Activity
Restate word for word the lines below from the one that has "[Facebook] (217, 2314)" through the one that has "Nettbutikk (128, 104)", keeping both and dropping all pictures.

Data shown
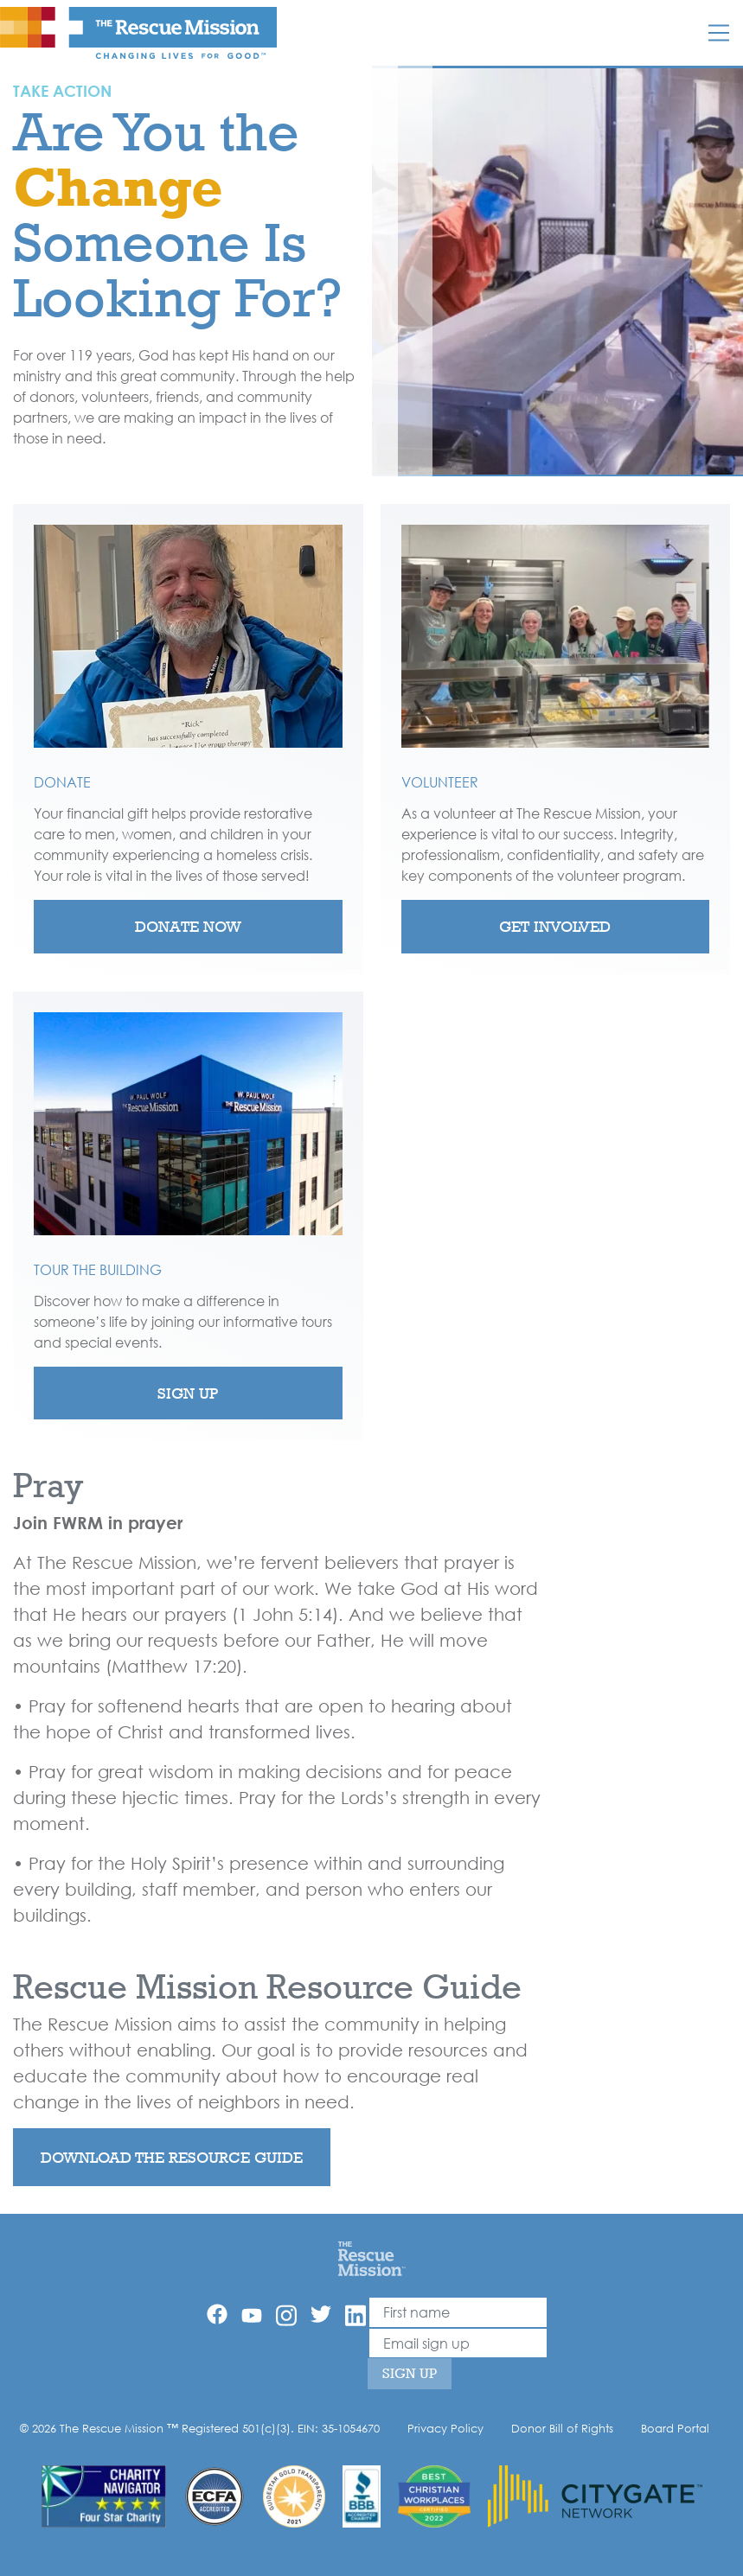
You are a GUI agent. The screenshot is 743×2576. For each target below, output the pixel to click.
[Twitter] (321, 2314)
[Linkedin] (355, 2315)
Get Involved (555, 926)
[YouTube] (251, 2314)
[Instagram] (286, 2315)
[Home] (371, 2258)
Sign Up (187, 1393)
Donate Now (188, 926)
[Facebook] (217, 2314)
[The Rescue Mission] (138, 32)
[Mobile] (719, 33)
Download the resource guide (172, 2157)
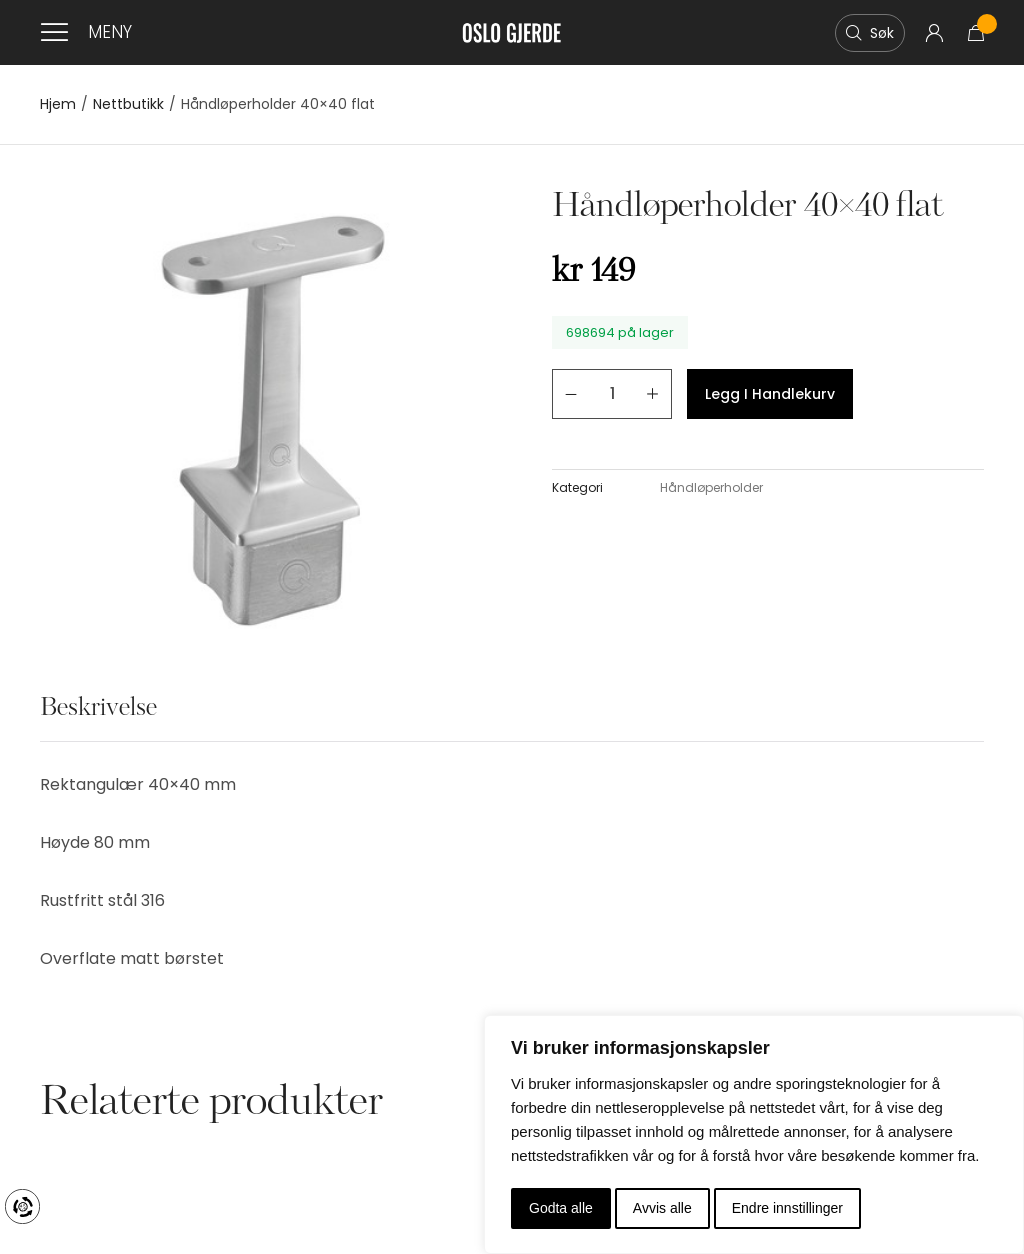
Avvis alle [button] (662, 1208)
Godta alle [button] (561, 1208)
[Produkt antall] (612, 394)
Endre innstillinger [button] (787, 1208)
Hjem (58, 104)
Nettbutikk (128, 104)
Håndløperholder (711, 487)
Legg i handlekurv (770, 394)
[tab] (98, 719)
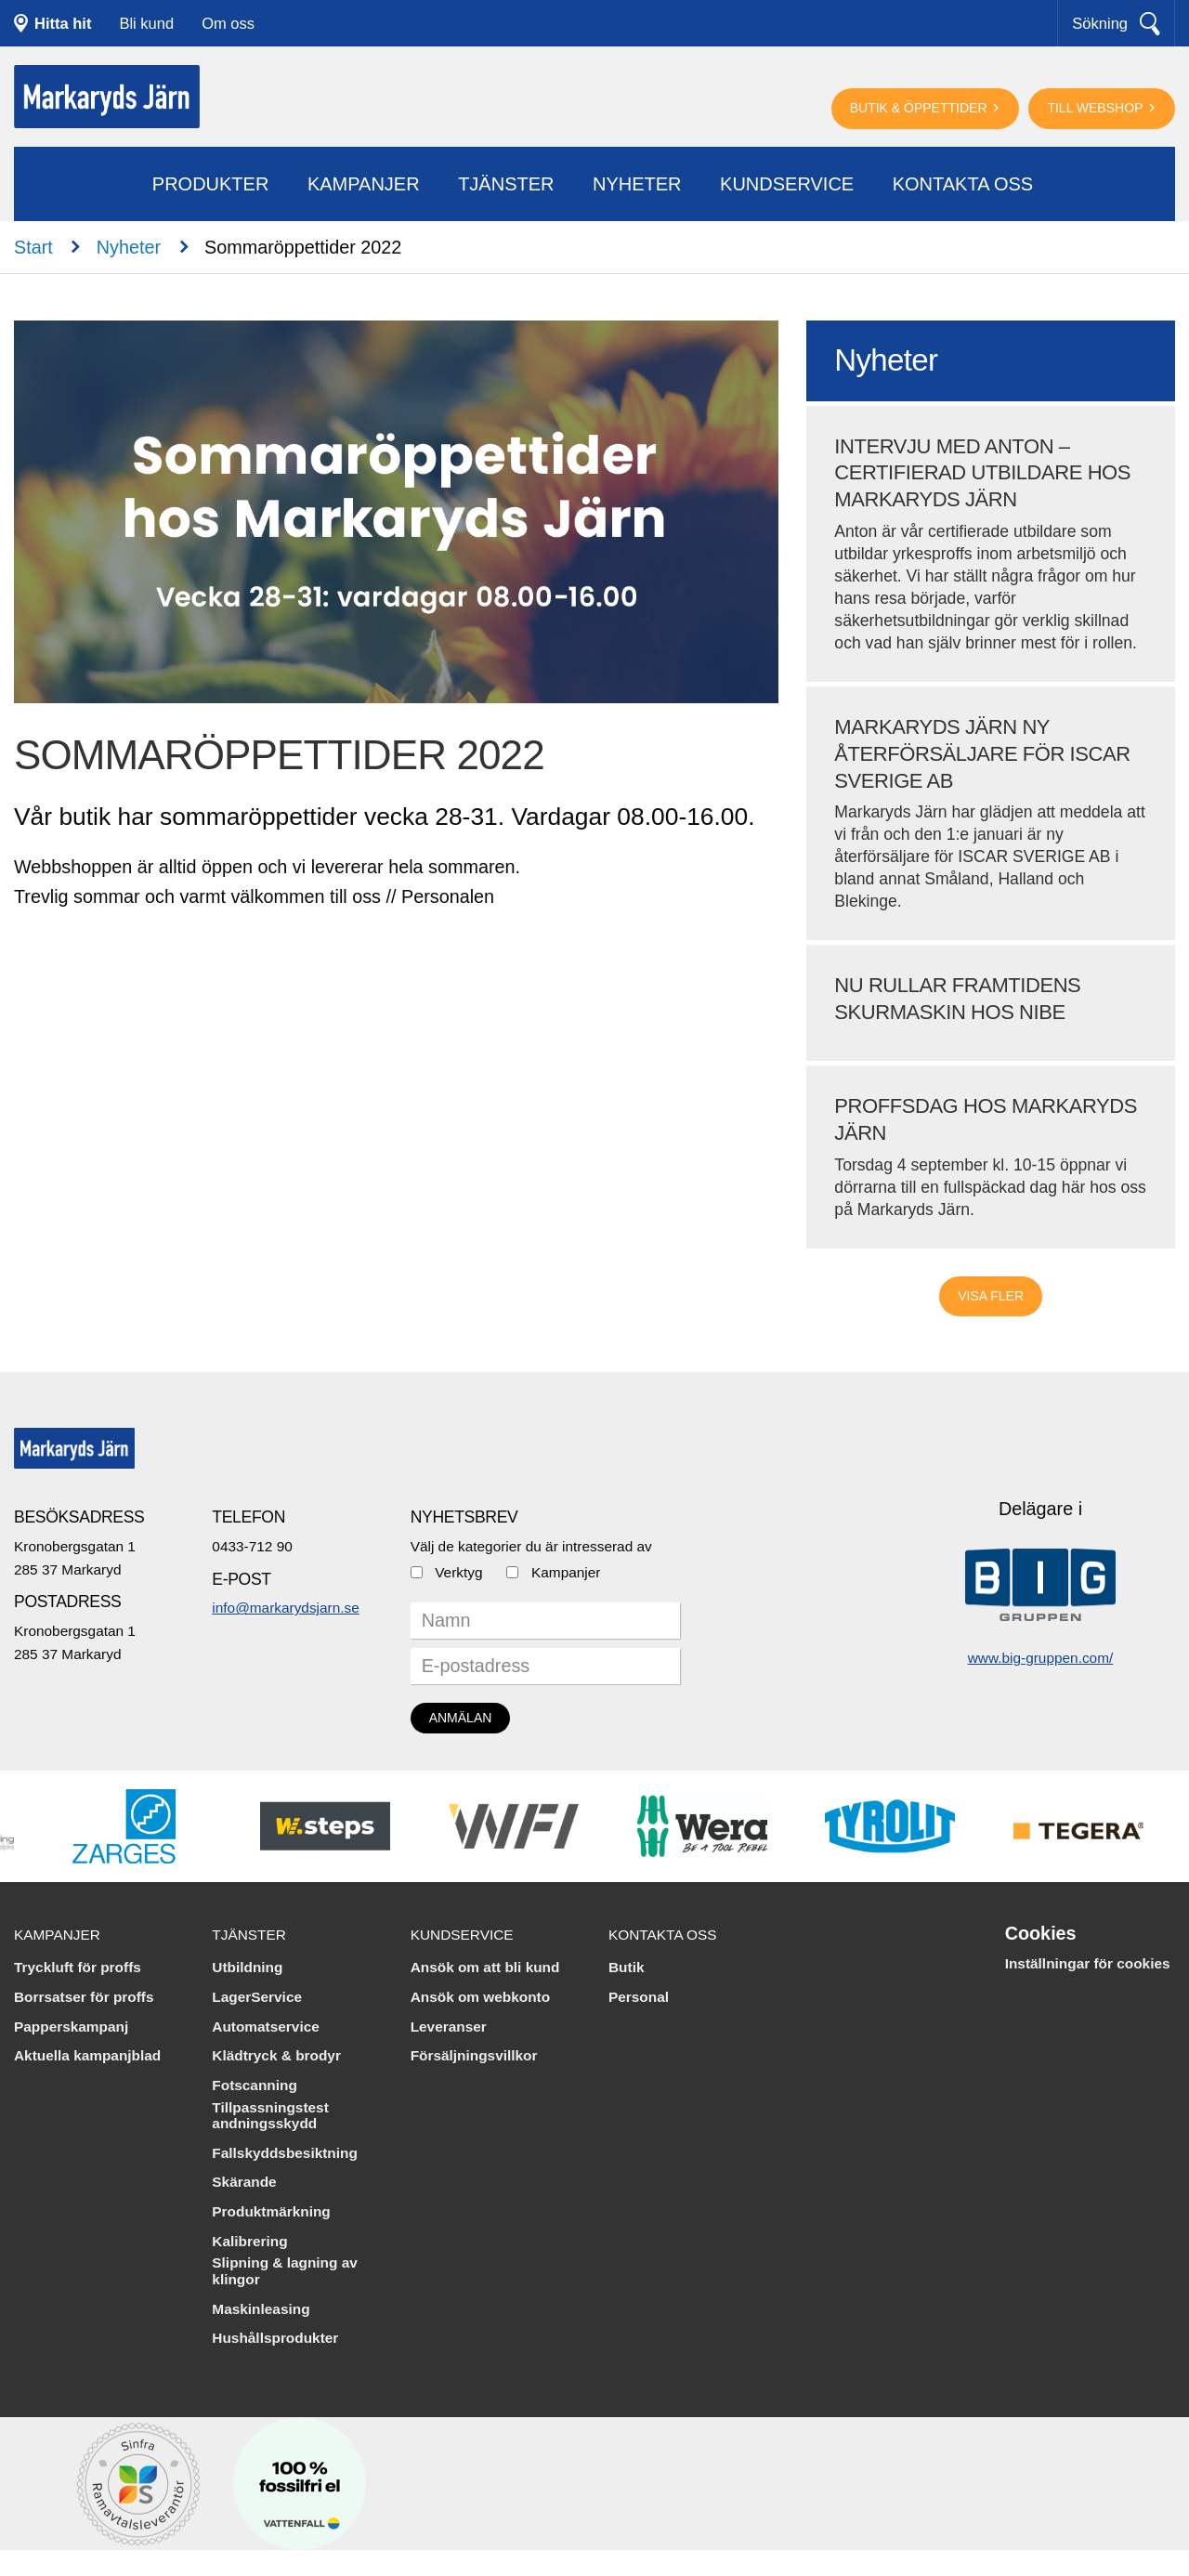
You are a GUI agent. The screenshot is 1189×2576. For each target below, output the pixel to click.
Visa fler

Response to this exercise
[Facebook] (217, 2314)
[The Rescue Mission] (138, 32)
[Mobile] (719, 33)
Download the resource guide (172, 2157)
Avvis alle [button] (662, 1208)
Godta alle [button] (561, 1208)
[Produkt antall] (612, 394)
Endre innstillinger [button] (787, 1208)
Hjem (58, 104)
Nettbutikk (128, 104)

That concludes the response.